V. M. goza en las Indias de un derecho mayor que el del Patronazgo; porque goza de oficio de delegado del Papa para la conversión de los indios. Por eso, para este caso de tanto riesgo, conviene que los misioneros vayan enviados por el rey, que “para este fin” tiene las veces de Sumo Pontífice, y es un delegado “a latere” y Patrón de los indios.

Indudablemente conoce el Itinerario de Focher, y las Quaestiones regulares de Fr. Manuel Rodríguez, quien había distinguido los términos “delegatus” y “vicarius” que, en efecto, no son idénticos; delegado es el que hace las veces de otro, no por ley, sino por delegación. Y el vicario es aquel a quien el superior ha constituido para que le sustituya en sus ausencias; y su jurisdicción es ordinaria, no delegada. Por eso, estos autores no llaman al rey vicario pontificio, sino “delegado”, matizando así lo que es por privilegio y no por ley. Precisan la noción de “patronato”, y concluyen que los reyes de España, por concesión de la Santa Sede, tienen derecho de patronato y presentación a todos los beneficios episcopales.

Pues bien, Silva, siguiendo a sus hermanos de Orden, también usa el término “delegado”, al que considera distinto y mayor que el Patronato. Ambos privilegios, dice, son “obligación y carga” que el Rey aceptó cuando le fue concedido “el derecho y señorío de las Indias”, convirtiéndose de este modo en un “pacto y conveniencia obligatoria”. De donde deduce que en el gobierno de Indias, el fin principal e inmediato que han de tener el Rey y el Consejo, es la conversión y bien espiritual de aquellas almas convertidas y por convertir.

Silva, en estos memoriales, se manifiesta como un discreto canonista y un buen misionólogo. Su lenguaje, a veces atrevido y un tanto impertinente, nos recuerda a Montesino, y sobre todo a Fr. Bartolomé de las Casas, de quien toma la única norma de evangelización; denuncia los abusos con energía y responsabiliza de ellos a los ministros de la Corona y a los oficiales reales del Nuevo Mundo. Los tres memoriales de 1621 fueron considerados por su autor documentos básicos; y, en verdad, fueron muy citados en su época.

 

Obras de: Austrialia franciscana: documentos franciscanos sobre la expedición de P. Fernández de Quirós al Mar del Sur, Madrid, Ed. de C. Kelly (OFM), 1963.

 

Bibl.: C. Kelly (OFM), “The franciscan missionary plan for the conversion to christianisme of natives in Austral Lands as proposed in the memorials of Fr.
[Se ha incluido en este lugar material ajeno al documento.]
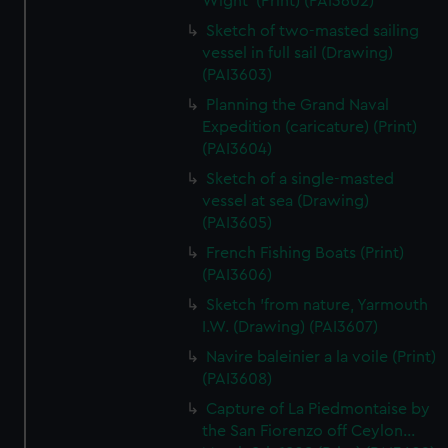
Wight' (Print) (PAI3602)
Sketch of two-masted sailing
vessel in full sail (Drawing)
(PAI3603)
Planning the Grand Naval
Expedition (caricature) (Print)
(PAI3604)
Sketch of a single-masted
vessel at sea (Drawing)
(PAI3605)
French Fishing Boats (Print)
(PAI3606)
Sketch 'from nature, Yarmouth
I.W. (Drawing) (PAI3607)
Navire baleinier a la voile (Print)
(PAI3608)
Capture of La Piedmontaise by
the San Fiorenzo off Ceylon...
Juan de Silva, OFM”, en The Americas, 17 (1961), págs. 277-291; S. Poole, “The Church and the repartimientos in the light of Mexican Council, 1585”, en The Américas, XX (1963), págs. 3-25; P. Castañeda Delgado, Los memoriales del P. Silva sobre la Predicación pacífica y los Repartimientos, Madrid, Consejo Superior de Investigaciones Científicas (CSIC), 1983.